§ **DATA LISTING**:
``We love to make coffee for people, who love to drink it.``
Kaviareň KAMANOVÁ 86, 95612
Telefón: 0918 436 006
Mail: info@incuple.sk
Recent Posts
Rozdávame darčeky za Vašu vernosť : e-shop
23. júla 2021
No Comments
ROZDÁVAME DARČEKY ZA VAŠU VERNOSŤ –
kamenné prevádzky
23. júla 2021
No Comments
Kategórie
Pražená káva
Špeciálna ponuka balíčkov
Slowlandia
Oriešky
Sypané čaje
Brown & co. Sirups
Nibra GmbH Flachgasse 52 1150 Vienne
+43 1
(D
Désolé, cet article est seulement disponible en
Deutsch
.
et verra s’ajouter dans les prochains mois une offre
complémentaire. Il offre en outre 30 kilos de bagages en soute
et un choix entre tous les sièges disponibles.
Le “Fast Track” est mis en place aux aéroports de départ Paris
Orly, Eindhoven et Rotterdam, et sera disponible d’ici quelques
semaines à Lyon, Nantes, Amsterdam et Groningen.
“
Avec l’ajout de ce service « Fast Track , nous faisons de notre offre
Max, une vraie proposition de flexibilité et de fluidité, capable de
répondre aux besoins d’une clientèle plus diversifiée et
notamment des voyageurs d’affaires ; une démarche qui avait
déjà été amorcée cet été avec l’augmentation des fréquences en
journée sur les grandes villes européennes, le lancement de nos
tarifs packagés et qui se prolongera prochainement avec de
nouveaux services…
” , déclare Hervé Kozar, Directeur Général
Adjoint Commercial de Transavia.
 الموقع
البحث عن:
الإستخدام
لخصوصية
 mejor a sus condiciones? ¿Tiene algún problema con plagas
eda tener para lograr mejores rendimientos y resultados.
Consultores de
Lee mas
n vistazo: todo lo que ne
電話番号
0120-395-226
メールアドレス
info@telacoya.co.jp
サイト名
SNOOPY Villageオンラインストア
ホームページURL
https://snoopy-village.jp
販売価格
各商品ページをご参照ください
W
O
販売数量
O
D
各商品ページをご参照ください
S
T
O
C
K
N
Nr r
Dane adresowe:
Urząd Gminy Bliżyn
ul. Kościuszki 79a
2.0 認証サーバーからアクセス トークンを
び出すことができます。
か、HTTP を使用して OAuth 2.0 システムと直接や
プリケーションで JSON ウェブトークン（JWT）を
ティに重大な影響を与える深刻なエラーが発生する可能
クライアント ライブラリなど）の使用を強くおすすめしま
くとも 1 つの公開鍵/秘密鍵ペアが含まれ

§ **ABOUT THIS EXERCISE**: Each line from the one that contains "ul. Kościuszki 79a" through the end of the material above should be returned exactly, and nothing else.

§ **WRITTEN REPLY**:
ul. Kościuszki 79a
2.0 認証サーバーからアクセス トークンを
び出すことができます。
か、HTTP を使用して OAuth 2.0 システムと直接や
プリケーションで JSON ウェブトークン（JWT）を
ティに重大な影響を与える深刻なエラーが発生する可能
クライアント ライブラリなど）の使用を強くおすすめしま
くとも 1 つの公開鍵/秘密鍵ペアが含まれ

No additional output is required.